The blogosphere is no place for a lady. Or any woman, really, if she minds being accused of "cat fighting" or being called bitch or worse by the people who read her blog. Women bloggers face a more hostile climate online than men, a group agreed during a town-hall style meeting at this week's SXSW Interactive festival in Austin, Texas, and they aim to do something about it.
Attendees sat in chairs and on the floor for an hourlong session at the festival, which showcases and discusses the latest digital trends. Rebecca Fox, a blogger and managing editor for New York-based mediabistro.com, along with Rachel Sklar, a former Huffington Post columnist who now writes for The Daily Beast, led the session, entitled.

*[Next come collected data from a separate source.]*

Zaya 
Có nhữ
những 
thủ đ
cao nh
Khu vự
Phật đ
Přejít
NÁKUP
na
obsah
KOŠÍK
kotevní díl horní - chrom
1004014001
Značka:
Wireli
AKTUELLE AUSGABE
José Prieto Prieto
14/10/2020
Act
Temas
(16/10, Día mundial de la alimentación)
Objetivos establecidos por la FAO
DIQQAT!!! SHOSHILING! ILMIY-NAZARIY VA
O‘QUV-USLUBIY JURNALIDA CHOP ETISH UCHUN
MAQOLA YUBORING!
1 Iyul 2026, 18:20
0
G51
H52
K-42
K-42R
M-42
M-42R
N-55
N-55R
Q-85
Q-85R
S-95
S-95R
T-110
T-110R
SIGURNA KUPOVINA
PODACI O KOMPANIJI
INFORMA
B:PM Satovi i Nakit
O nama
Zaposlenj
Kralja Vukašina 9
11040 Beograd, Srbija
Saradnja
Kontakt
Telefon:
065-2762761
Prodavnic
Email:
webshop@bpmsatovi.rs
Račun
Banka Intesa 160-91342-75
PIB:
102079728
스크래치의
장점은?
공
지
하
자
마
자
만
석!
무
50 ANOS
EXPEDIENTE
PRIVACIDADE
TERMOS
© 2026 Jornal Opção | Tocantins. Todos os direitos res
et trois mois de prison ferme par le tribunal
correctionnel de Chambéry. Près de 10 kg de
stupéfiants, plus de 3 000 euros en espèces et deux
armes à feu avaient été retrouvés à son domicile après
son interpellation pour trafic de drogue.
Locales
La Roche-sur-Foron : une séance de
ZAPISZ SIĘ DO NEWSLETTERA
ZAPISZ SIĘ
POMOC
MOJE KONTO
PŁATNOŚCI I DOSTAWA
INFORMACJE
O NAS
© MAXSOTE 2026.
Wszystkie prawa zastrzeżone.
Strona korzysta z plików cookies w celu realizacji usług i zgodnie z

Why Is Professional Blogging Bloodsport for Women?
Name-calling and denigrating outspoken women creates a sexist climate online, says Fox. "The consensus was that there’s a very gendered critique," going on when it comes to female bloggers, says Fox. One woman at the session, who blogs for the New York Times, described receiving an email saying she should be taken out back and shot in the forehead.
Nasty sexist criticism of women bloggers that goes beyond the subject of their posts has been a hot button issue for some time. In 2007 influential developer and blogger Kathy Sierra cancelled speaking engagements and suspended her blog after receiving death threats. She spoke of the attacks as motivated by the fact that she is a woman in a male-dominated field.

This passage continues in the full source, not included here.